Stored records ▸
- Opening Delimiter -

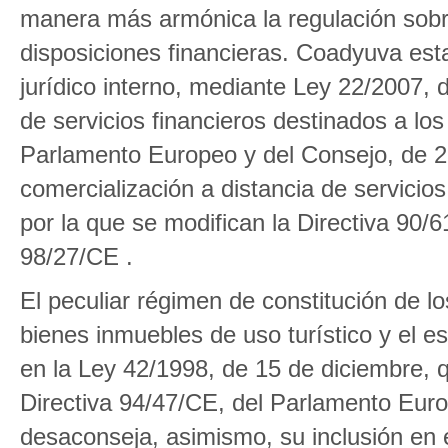
manera más armónica la regulación sobr
disposiciones financieras. Coadyuva esta
jurídico interno, mediante Ley 22/2007, d
de servicios financieros destinados a lo
Parlamento Europeo y del Consejo, de 23
comercialización a distancia de servicio
por la que se modifican la Directiva 90/
98/27/CE .
El peculiar régimen de constitución de 
bienes inmuebles de uso turístico y el e
en la Ley 42/1998, de 15 de diciembre, q
Directiva 94/47/CE, del Parlamento Euro
desaconseja, asimismo, su inclusión en 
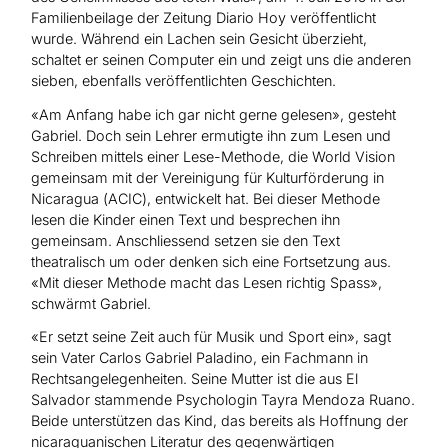
Familienbeilage der Zeitung Diario Hoy veröffentlicht
wurde. Während ein Lachen sein Gesicht überzieht,
schaltet er seinen Computer ein und zeigt uns die anderen
sieben, ebenfalls veröffentlichten Geschichten.
«Am Anfang habe ich gar nicht gerne gelesen», gesteht
Gabriel. Doch sein Lehrer ermutigte ihn zum Lesen und
Schreiben mittels einer Lese-Methode, die World Vision
gemeinsam mit der Vereinigung für Kulturförderung in
Nicaragua (ACIC), entwickelt hat. Bei dieser Methode
lesen die Kinder einen Text und besprechen ihn
gemeinsam. Anschliessend setzen sie den Text
theatralisch um oder denken sich eine Fortsetzung aus.
«Mit dieser Methode macht das Lesen richtig Spass»,
schwärmt Gabriel.
«Er setzt seine Zeit auch für Musik und Sport ein», sagt
sein Vater Carlos Gabriel Paladino, ein Fachmann in
Rechtsangelegenheiten. Seine Mutter ist die aus El
Salvador stammende Psychologin Tayra Mendoza Ruano.
Beide unterstützen das Kind, das bereits als Hoffnung der
nicaraguanischen Literatur des gegenwärtigen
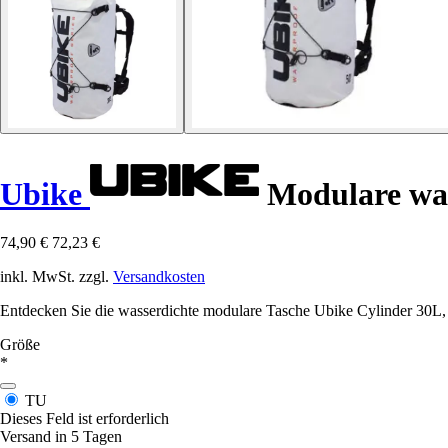
Ubike
Modulare was
74,90 €
72,23 €
inkl. MwSt. zzgl.
Versandkosten
Entdecken Sie die wasserdichte modulare Tasche Ubike Cylinder 30L, d
Größe
*
TU
Dieses Feld ist erforderlich
Versand in 5 Tagen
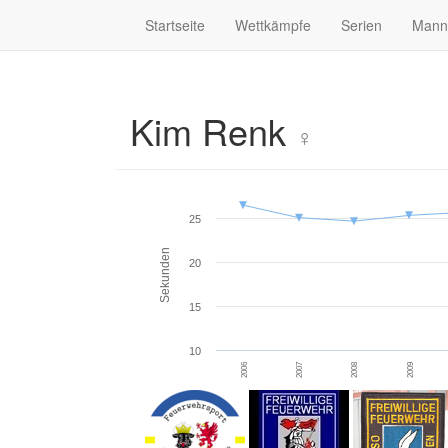
Startseite
Wettkämpfe
Serien
Mann
Kim Renk
♀
25
Sekunden
20
15
10
2008
2009
2006
2007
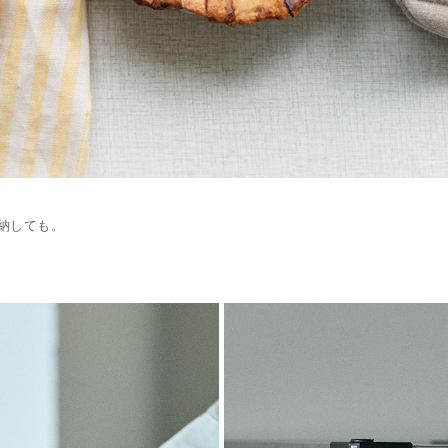
納しても。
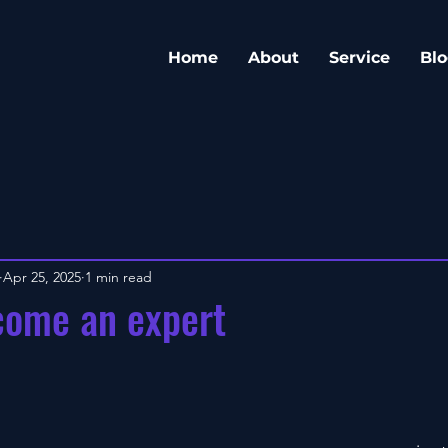
Home
About
Service
Blo
Apr 25, 2025
1 min read
come an expert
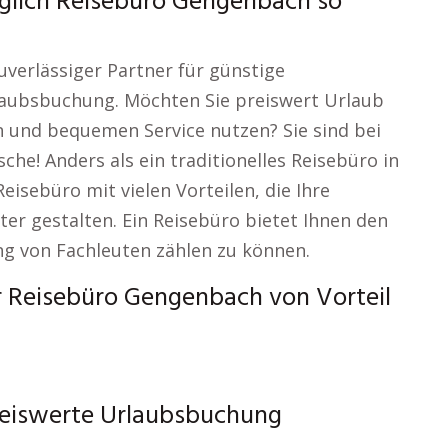
üglich Reisebüro Gengenbach so
uverlässiger Partner für günstige
laubsbuchung. Möchten Sie preiswert Urlaub
n und bequemen Service nutzen? Sie sind bei
che! Anders als ein traditionelles Reisebüro in
isebüro mit vielen Vorteilen, die Ihre
er gestalten. Ein Reisebüro bietet Ihnen den
ng von Fachleuten zählen zu können.
 Reisebüro Gengenbach von Vorteil
reiswerte Urlaubsbuchung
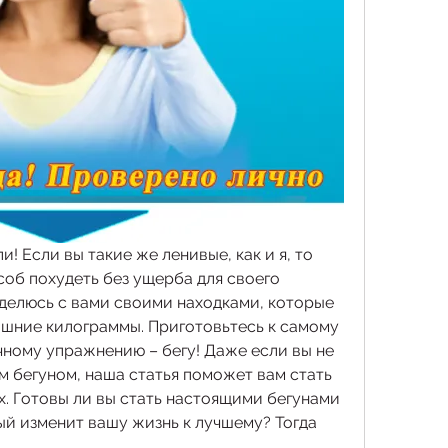
! Если вы такие же ленивые, как и я, то 
об похудеть без ущерба для своего 
оделюсь с вами своими находками, которые 
шние килограммы. Приготовьтесь к самому 
ому упражнению – бегу! Даже если вы не 
 бегуном, наша статья поможет вам стать 
. Готовы ли вы стать настоящими бегунами 
рый изменит вашу жизнь к лучшему? Тогда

- Closing Delimiter -

Your objective ▸ Would you restate word for word every line from the one holding "как и я, то" to the end of the entries, both ends included?

Output for this task ▸
! Если вы такие же ленивые, как и я, то 
об похудеть без ущерба для своего 
оделюсь с вами своими находками, которые 
шние килограммы. Приготовьтесь к самому 
ому упражнению – бегу! Даже если вы не 
 бегуном, наша статья поможет вам стать 
. Готовы ли вы стать настоящими бегунами 
рый изменит вашу жизнь к лучшему? Тогда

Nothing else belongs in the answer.